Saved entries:
┏━━
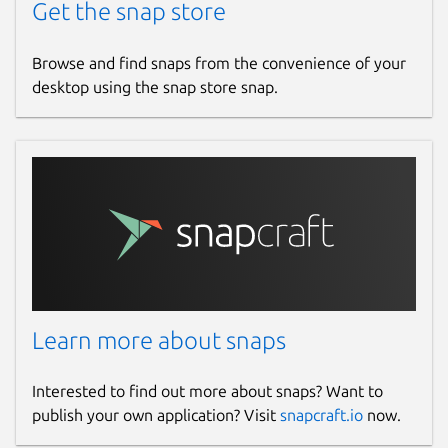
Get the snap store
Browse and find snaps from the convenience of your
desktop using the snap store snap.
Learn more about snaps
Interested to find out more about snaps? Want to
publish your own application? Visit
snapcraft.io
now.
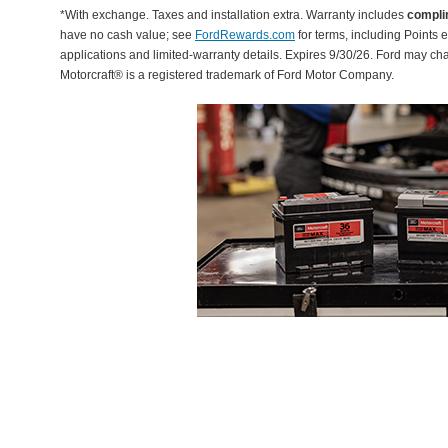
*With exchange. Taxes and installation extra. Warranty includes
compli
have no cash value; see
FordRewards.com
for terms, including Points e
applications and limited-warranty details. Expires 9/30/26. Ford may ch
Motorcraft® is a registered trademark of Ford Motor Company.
┗━━
┏━━
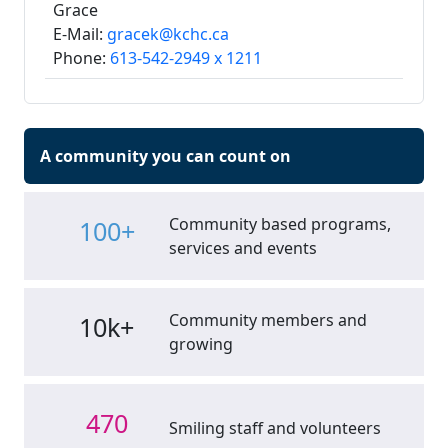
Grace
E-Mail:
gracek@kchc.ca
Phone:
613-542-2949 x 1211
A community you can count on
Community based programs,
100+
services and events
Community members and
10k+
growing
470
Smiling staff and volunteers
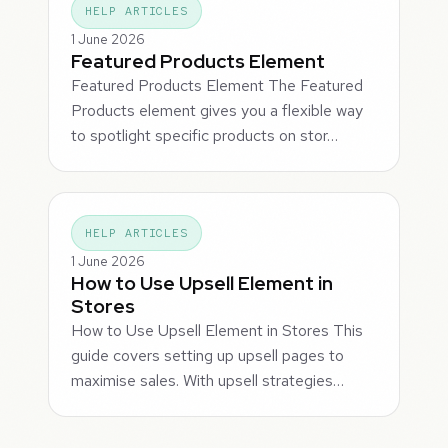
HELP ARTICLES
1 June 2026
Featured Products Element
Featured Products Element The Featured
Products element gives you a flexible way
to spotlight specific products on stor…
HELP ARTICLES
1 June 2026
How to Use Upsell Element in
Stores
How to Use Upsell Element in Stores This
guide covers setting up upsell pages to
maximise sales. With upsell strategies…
┗━━
> [What you are asked to do]: For the data above, set down exactly the lines from the line with "613-542-2949 x 1211" to the line with "maximise sales. With upsell strategies…", both included, leaving pictures out.

> [Completed task]:
613-542-2949 x 1211
A community you can count on
Community based programs,
100+
services and events
Community members and
10k+
growing
470
Smiling staff and volunteers
HELP ARTICLES
1 June 2026
Featured Products Element
Featured Products Element The Featured
Products element gives you a flexible way
to spotlight specific products on stor…
HELP ARTICLES
1 June 2026
How to Use Upsell Element in
Stores
How to Use Upsell Element in Stores This
guide covers setting up upsell pages to
maximise sales. With upsell strategies…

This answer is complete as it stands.